The first step to getting organized is to separate your freelance income from other types of income. Keep a record of all your business-related income. Your clients may send you a Form 1099-MISC in January or February to report total payments for the previous year. Form 1099-MISC is like a W-2, it is used to report income you received. The IRS also gets a copy of any 1099s. Your total business income on Schedule C Line 1 must be greater than or equal to the total amount of income reported on your 1099-MISC forms. If you report less income on your Schedule C than reported on your 1099s, you will get a computer-generated audit notice. (That is, the IRS computer matches up your tax return with information the IRS receives, and if there’s a difference, you get audited.) The easiest way to avoid an audit is to report all your income, whether you received a Form 1099 or not.

The second step to getting organized is taking a look especially at the various types of business-related expenses you can report. I highly recommend you start tracking your business-related expenses using the same categories on the Schedule C form. You can track your expenses using envelopes to sort receipts, or using a spreadsheet program, or using a personal finance program such as Quicken. The most relevant categories of expenses for freelance writers include:

  • Advertising – this includes business cards and web-marketing
  • Insurance – for life, property & casualty, or business insurance. Do not include health insurance under this category.
  • Other interest – credit card or loan interest, such as interest paid on your computer loan.
  • Legal and professional services – such as fees your accountant will charge
  • Office expense – anything other than routine supplies.
  • Rent or lease other business property – rent paid on a writer’s studio, for example
  • Repairs and maintenance – repairing your computer, for example
  • Supplies – routine office supplies like paper, toner, pens, pencils, notepads, etc.
  • Travel – the cost of traveling to a convention, meeting, or business trip
  • Meals and entertainment – the cost of business meals, but be careful not to go overboard
  • Utilities –electricity, gas
  • Other expenses – such as Dues & Subscriptions, Web development, and Business telephone expenses.

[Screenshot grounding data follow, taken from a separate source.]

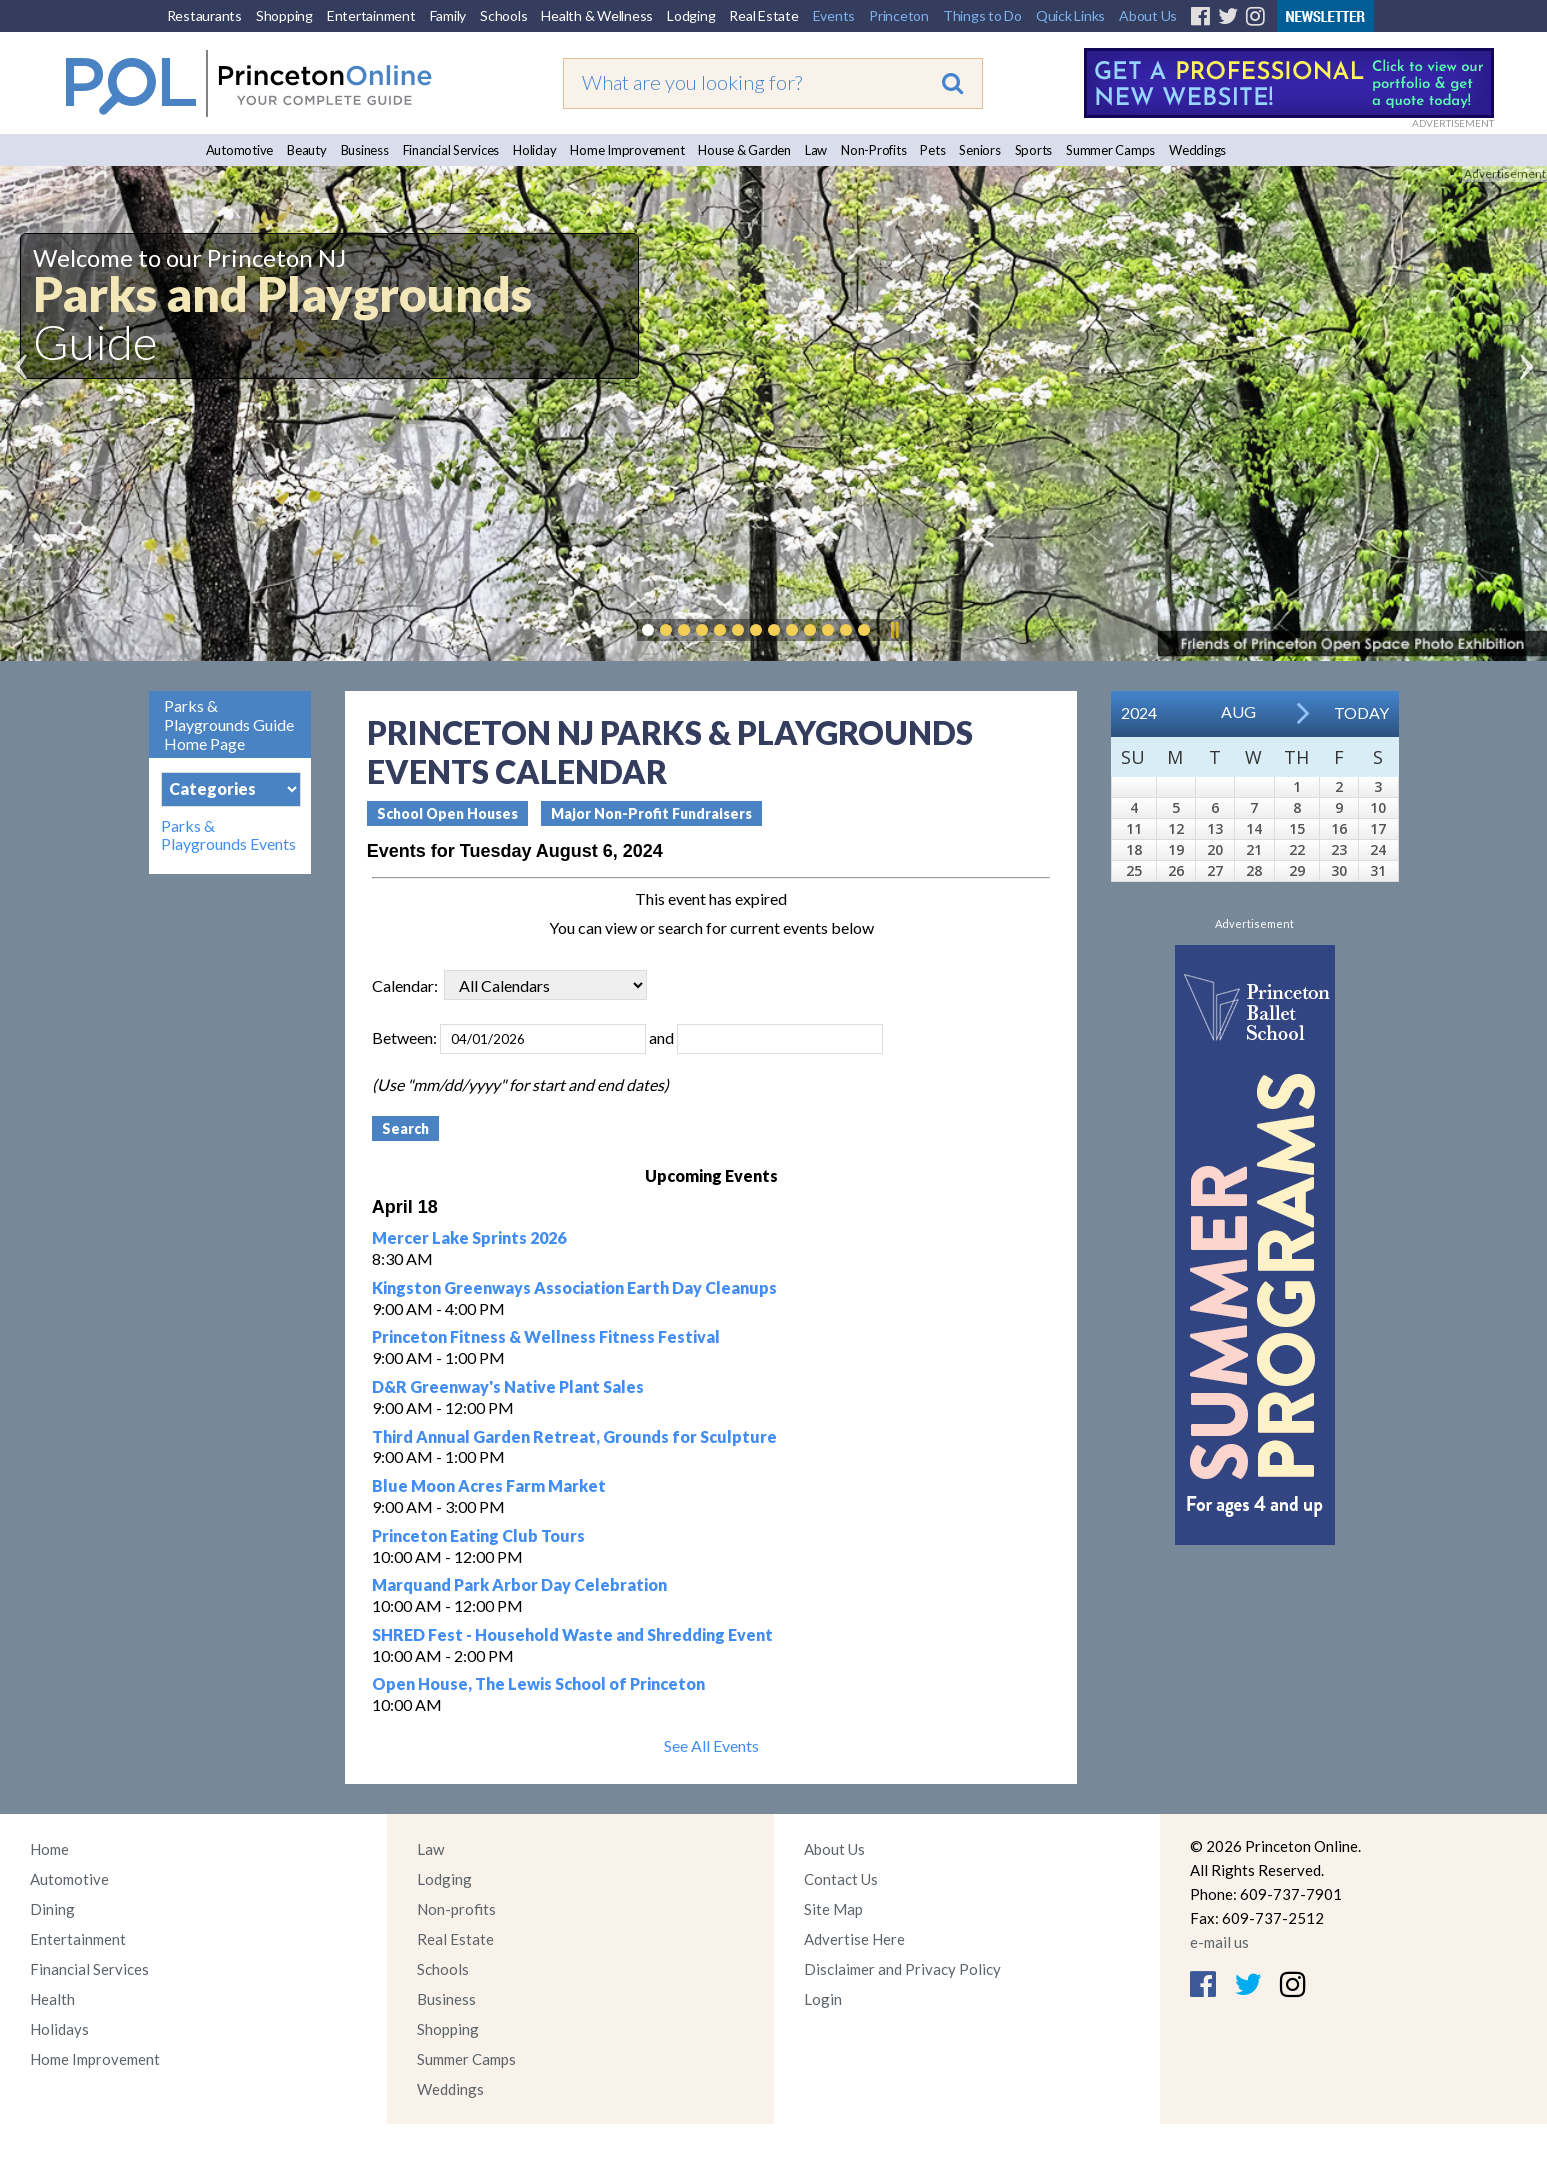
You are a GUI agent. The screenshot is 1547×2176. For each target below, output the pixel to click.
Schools (503, 15)
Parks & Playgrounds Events (228, 835)
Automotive (240, 150)
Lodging (691, 15)
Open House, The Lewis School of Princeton (538, 1683)
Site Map (833, 1909)
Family (448, 15)
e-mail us (1219, 1942)
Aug (1238, 711)
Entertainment (371, 15)
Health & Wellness (597, 15)
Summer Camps (1110, 150)
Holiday (534, 150)
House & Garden (744, 150)
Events (834, 15)
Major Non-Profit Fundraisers (651, 813)
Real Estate (763, 15)
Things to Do (982, 15)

Most writers have things like a website, high-speed Internet connection, a computer, various software programs, and a small home office where they do most of their work. Writers will typically subscribe to various magazines, trade journals, or research tools. If your expense does not fit neatly into one the categories above, don’t worry. Just create a new category, and put it in Part V for “Other Expenses.” We would put Dues & Subscriptions, Business Telephone, and Website Development under Part V.

Most writers invariably spend money on books, it’s what we love most, and so it is natural that we buy lots of books. In order to be a business expense, the books must be a reasonable and customary expense given your profession. As a tax writer, it is reasonable that I would buy lots of books on taxation, running a business, and personal finance. Those would be allowable business expenses. Also allowable would be reference books such as dictionaries, thesauri, encyclopedias, and so forth. I would list this in Part V, Other Expenses. If you are writing book reviews, movie reviews, or any product that might be seen as a personal expense, just keep your receipts along with a printout of your review. That way the IRS auditor will see that your expense was clearly related to your business activity.

Health Insurance expenses. If you are self-employed and you pay for your own health insurance, then you can deduct the full cost of your health insurance premiums on your Form 1040, line 31. In order to deduct your health insurance expenses, you must have a net profit from your business. If you have zero profit or a net loss, you can still deduct the health insurance premiums. But instead of going on Line 31, you deduct them on Schedule A as a medical expense.